• WHAT IS BEING ASKED:
The answer should consist of every line in the material below that has the word "electorală".

• SOURCE INFORMATION:
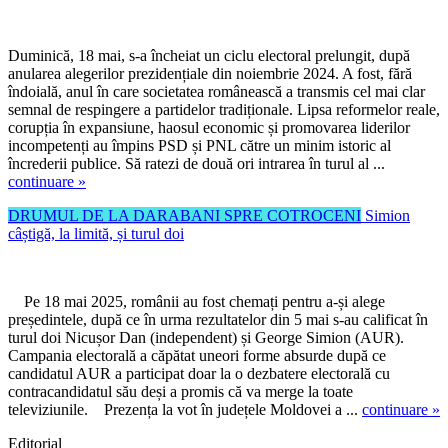
Duminică, 18 mai, s-a încheiat un ciclu electoral prelungit, după
anularea alegerilor prezidențiale din noiembrie 2024. A fost, fără
îndoială, anul în care societatea românească a transmis cel mai clar
semnal de respingere a partidelor tradiționale. Lipsa reformelor reale,
corupția în expansiune, haosul economic și promovarea liderilor
incompetenți au împins PSD și PNL către un minim istoric al
încrederii publice. Să ratezi de două ori intrarea în turul al ...
continuare »
DRUMUL DE LA DARABANI SPRE COTROCENI
Simion
câștigă, la limită, și turul doi
Pe 18 mai 2025, românii au fost chemați pentru a-și alege
președintele, după ce în urma rezultatelor din 5 mai s-au calificat în
turul doi Nicușor Dan (independent) și George Simion (AUR).
Campania electorală a căpătat uneori forme absurde după ce
candidatul AUR a participat doar la o dezbatere electorală cu
contracandidatul său deși a promis că va merge la toate
televiziunile. Prezența la vot în județele Moldovei a ...
continuare »
Editorial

• WRITTEN SOLUTION:
Campania electorală a căpătat uneori forme absurde după ce
candidatul AUR a participat doar la o dezbatere electorală cu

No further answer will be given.